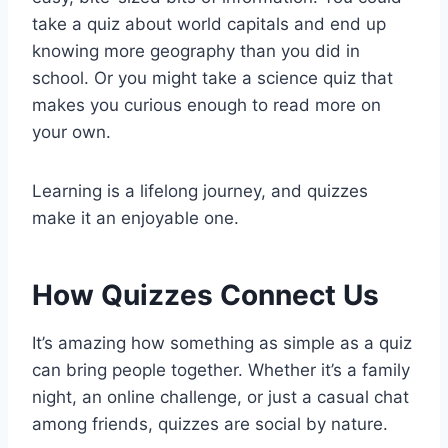
take a quiz about world capitals and end up
knowing more geography than you did in
school. Or you might take a science quiz that
makes you curious enough to read more on
your own.
Learning is a lifelong journey, and quizzes
make it an enjoyable one.
How Quizzes Connect Us
It’s amazing how something as simple as a quiz
can bring people together. Whether it’s a family
night, an online challenge, or just a casual chat
among friends, quizzes are social by nature.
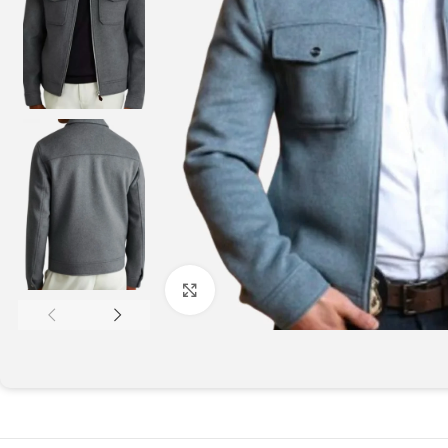
Click to enlarge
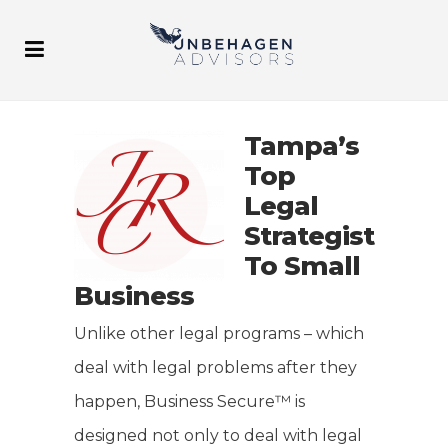
Tampa’s
Top
Legal
Strategist
To Small
Business
Unlike other legal programs – which
deal with legal problems after they
happen, Business Secure™ is
designed not only to deal with legal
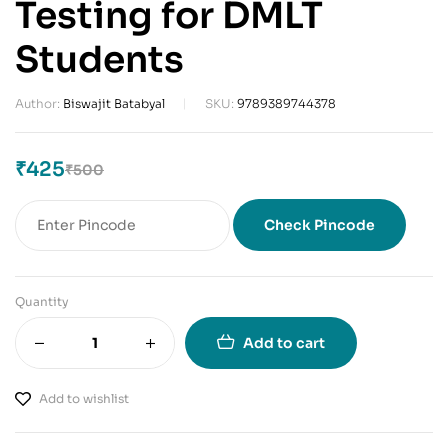
Testing for DMLT
Students
Author:
Biswajit Batabyal
SKU:
9789389744378
₹
425
₹
500
Check Pincode
Quantity
Add to cart
Add to wishlist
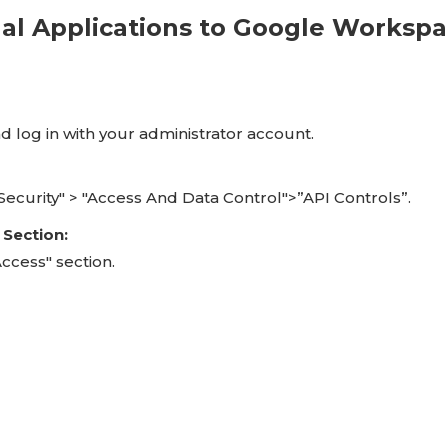
nal Applications to Google Worksp
d log in with your administrator account.
 "Security" > "Access And Data Control">”API Controls”.
 Section:
ccess" section.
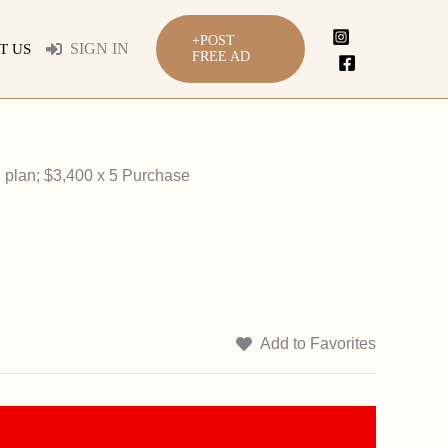
+POST
SIGN IN
T US
FREE AD
 plan; $3,400 x 5 Purchase
Add to Favorites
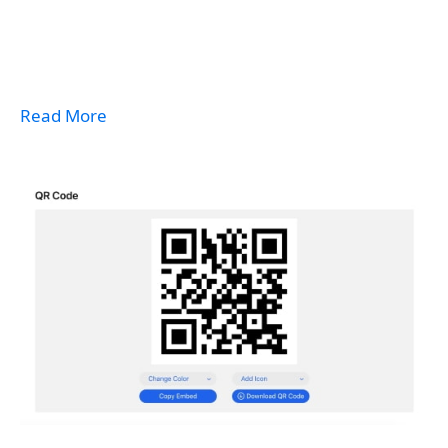
Read More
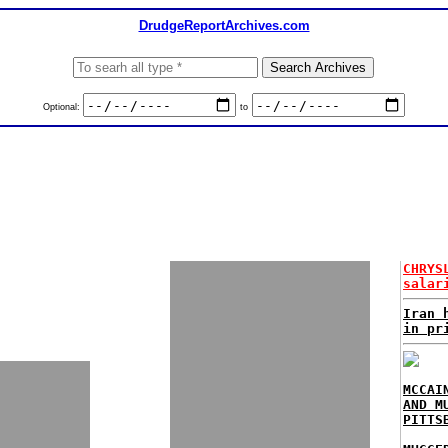
DrudgeReportArchives.com
Optional:
to
CHRYS
salar
Iran 
in pr
MCCAI
AND M
PITTS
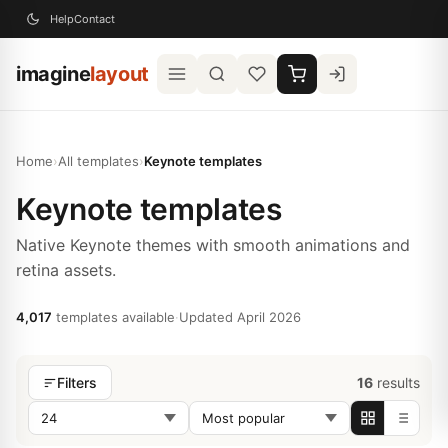
Help
Contact
imagine
layout
Home
›
All templates
›
Keynote templates
Keynote templates
Native Keynote themes with smooth animations and
retina assets.
4,017
templates available
·
Updated April 2026
16
results
Filters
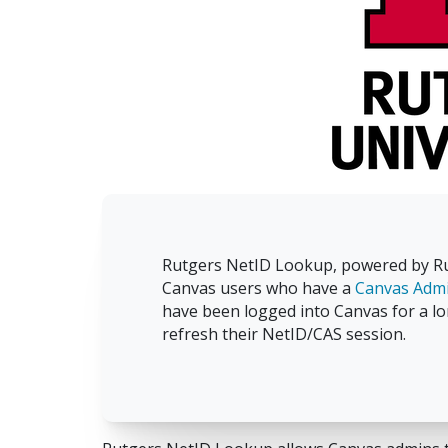
Rutgers NetID Lookup, powered by Rut
Canvas users who have a
Canvas Admi
have been logged into Canvas for a lo
refresh their NetID/CAS session.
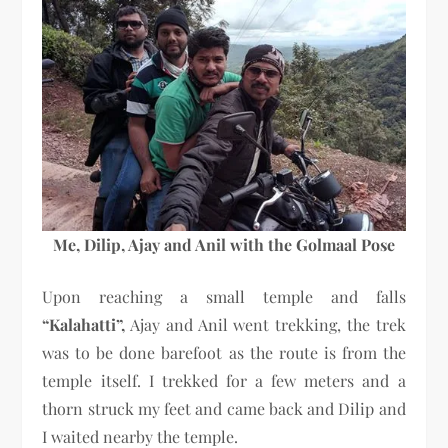
Me, Dilip, Ajay and Anil with the Golmaal Pose
Upon reaching a small temple and falls
“Kalahatti”,
Ajay and Anil went trekking, the trek
was to be done barefoot as the route is from the
temple itself. I trekked for a few meters and a
thorn struck my feet and came back and Dilip and
I waited nearby the temple.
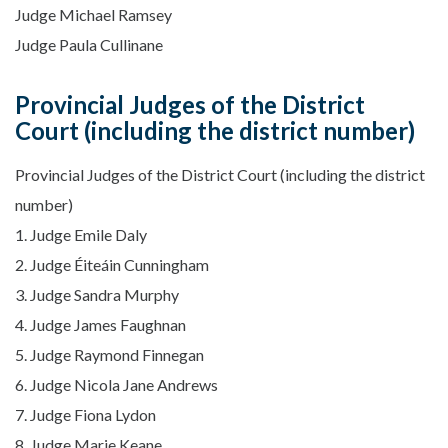
Judge Michael Ramsey
Judge Paula Cullinane
Provincial Judges of the District
Court (including the district number)
Provincial Judges of the District Court (including the district
number)
1. Judge Emile Daly
2. Judge Éiteáin Cunningham
3. Judge Sandra Murphy
4. Judge James Faughnan
5. Judge Raymond Finnegan
6. Judge Nicola Jane Andrews
7. Judge Fiona Lydon
8. Judge Marie Keane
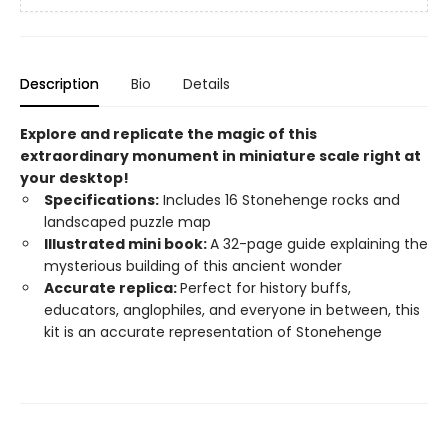
Description
Bio
Details
Explore and replicate the magic of this
extraordinary monument in miniature scale right at
your desktop!
Specifications:
Includes 16 Stonehenge rocks and
landscaped puzzle map
Illustrated mini book:
A 32-page guide explaining the
mysterious building of this ancient wonder
Accurate replica:
Perfect for history buffs,
educators, anglophiles, and everyone in between, this
kit is an accurate representation of Stonehenge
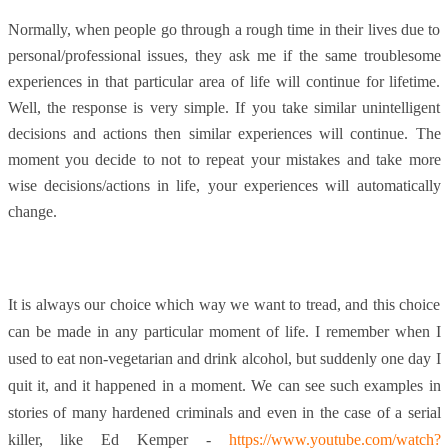
Normally, when people go through a rough time in their lives due to
personal/professional issues, they ask me if the same troublesome
experiences in that particular area of life will continue for lifetime.
Well, the response is very simple. If you take similar unintelligent
decisions and actions then similar experiences will continue. The
moment you decide to not to repeat your mistakes and take more
wise decisions/actions in life, your experiences will automatically
change.
It is always our choice which way we want to tread, and this choice
can be made in any particular moment of life. I remember when I
used to eat non-vegetarian and drink alcohol, but suddenly one day I
quit it, and it happened in a moment. We can see such examples in
stories of many hardened criminals and even in the case of a serial
killer, like Ed Kemper -
https://www.youtube.com/watch?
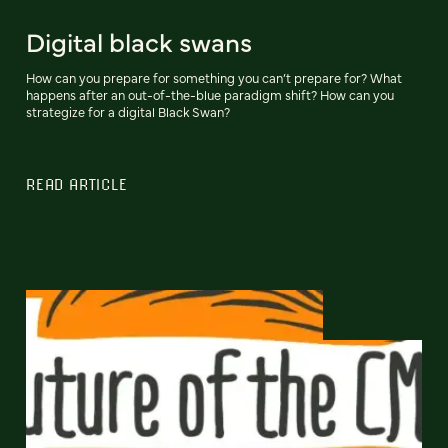
Digital black swans
How can you prepare for something you can’t prepare for? What
happens after an out-of-the-blue paradigm shift? How can you
strategize for a digital Black Swan?
READ ARTICLE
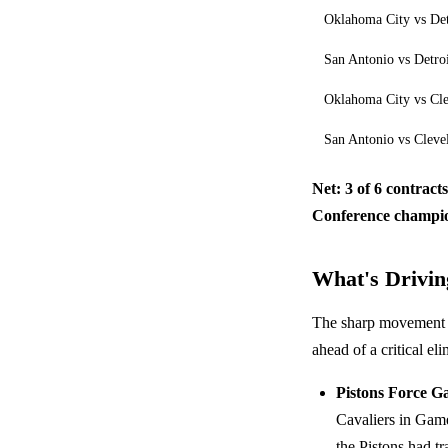
Oklahoma City vs Det
San Antonio vs Detro
Oklahoma City vs Cl
San Antonio vs Cleve
Net: 3 of 6 contract
Conference champio
What's Driving
The sharp movement in
ahead of a critical el
Pistons Force G
Cavaliers in Gam
the Pistons had tr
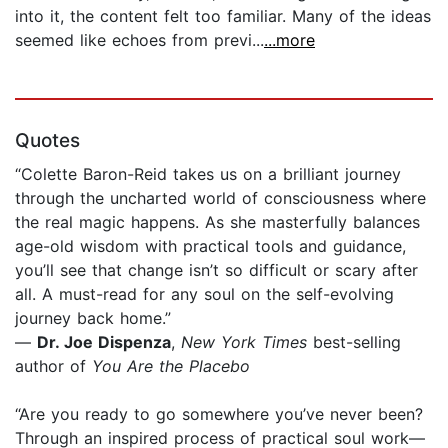
into it, the content felt too familiar. Many of the ideas
seemed like echoes from previ...
...more
Quotes
“Colette Baron-Reid takes us on a brilliant journey
through the uncharted world of consciousness where
the real magic happens. As she masterfully balances
age-old wisdom with practical tools and guidance,
you’ll see that change isn’t so difficult or scary after
all. A must-read for any soul on the self-evolving
journey back home.”
—
Dr. Joe Dispenza
,
New York Times
best-selling
author of
You Are the Placebo
“Are you ready to go somewhere you’ve never been?
Through an inspired process of practical soul work—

☆ ☆ ☆ ☆ ☆

◆ PROBLEM
Skip the pictures, then write out every entry exactly.

◆ RESPONSE TO THIS TASK
take a quiz about world capitals and end up
knowing more geography than you did in
school. Or you might take a science quiz that
makes you curious enough to read more on
your own.
Learning is a lifelong journey, and quizzes
make it an enjoyable one.
How Quizzes Connect Us
It’s amazing how something as simple as a quiz
can bring people together. Whether it’s a family
night, an online challenge, or just a casual chat
among friends, quizzes are social by nature.
Click to enlarge
Tampa’s
Top
Legal
Strategist
To Small
Business
Unlike other legal programs – which
deal with legal problems after they
happen, Business Secure™ is
designed not only to deal with legal
Testing for DMLT
Students
Author:
Biswajit Batabyal
SKU:
9789389744378
₹
425
₹
500
Check Pincode
Quantity
Add to cart
Add to wishlist
nal Applications to Google Worksp
d log in with your administrator account.
 "Security" > "Access And Data Control">”API Controls”.
 Section:
ccess" section.
+POST
SIGN IN
T US
FREE AD
 plan; $3,400 x 5 Purchase
Add to Favorites
Read More
DrudgeReportArchives.com
Optional:
to
CHRYS
salar
Iran 
in pr
MCCAI
AND M
PITTS
Help
Contact
imagine
layout
Home
›
All templates
›
Keynote templates
Keynote templates
Native Keynote themes with smooth animations and
retina assets.
4,017
templates available
·
Updated April 2026
16
results
Filters
Rutgers NetID Lookup, powered by Rut
Canvas users who have a
Canvas Admi
have been logged into Canvas for a lo
refresh their NetID/CAS session.
Me, Dilip, Ajay and Anil with the Golmaal Pose
Upon reaching a small temple and falls
“Kalahatti”,
Ajay and Anil went trekking, the trek
was to be done barefoot as the route is from the
temple itself. I trekked for a few meters and a
thorn struck my feet and came back and Dilip and
I waited nearby the temple.
Judge Michael Ramsey
Judge Paula Cullinane
Provincial Judges of the District
Court (including the district number)
Provincial Judges of the District Court (including the district
number)
1. Judge Emile Daly
2. Judge Éiteáin Cunningham
3. Judge Sandra Murphy
4. Judge James Faughnan
5. Judge Raymond Finnegan
6. Judge Nicola Jane Andrews
7. Judge Fiona Lydon
8. Judge Marie Keane
Description
Bio
Details
Explore and replicate the magic of this
extraordinary monument in miniature scale right at
your desktop!
Specifications:
Includes 16 Stonehenge rocks and
landscaped puzzle map
Illustrated mini book:
A 32-page guide explaining the
mysterious building of this ancient wonder
Accurate replica:
Perfect for history buffs,
educators, anglophiles, and everyone in between, this
kit is an accurate representation of Stonehenge
Normally, when people go through a rough time in their lives due to
personal/professional issues, they ask me if the same troublesome
experiences in that particular area of life will continue for lifetime.
Well, the response is very simple. If you take similar unintelligent
decisions and actions then similar experiences will continue. The
moment you decide to not to repeat your mistakes and take more
wise decisions/actions in life, your experiences will automatically
change.
It is always our choice which way we want to tread, and this choice
can be made in any particular moment of life. I remember when I
used to eat non-vegetarian and drink alcohol, but suddenly one day I
quit it, and it happened in a moment. We can see such examples in
stories of many hardened criminals and even in the case of a serial
killer, like Ed Kemper -
https://www.youtube.com/watch?
Digital black swans
How can you prepare for something you can’t prepare for? What
happens after an out-of-the-blue paradigm shift? How can you
strategize for a digital Black Swan?
READ ARTICLE
Oklahoma City vs Det
San Antonio vs Detro
Oklahoma City vs Cl
San Antonio vs Cleve
Net: 3 of 6 contract
Conference champio
What's Driving
The sharp movement in
ahead of a critical el
Pistons Force G
Cavaliers in Gam
the Pistons had tr
into it, the content felt too familiar. Many of the ideas
seemed like echoes from previ...
...more
Quotes
“Colette Baron-Reid takes us on a brilliant journey
through the uncharted world of consciousness where
the real magic happens. As she masterfully balances
age-old wisdom with practical tools and guidance,
you’ll see that change isn’t so difficult or scary after
all. A must-read for any soul on the self-evolving
journey back home.”
—
Dr. Joe Dispenza
,
New York Times
best-selling
author of
You Are the Placebo
“Are you ready to go somewhere you’ve never been?
Through an inspired process of practical soul work—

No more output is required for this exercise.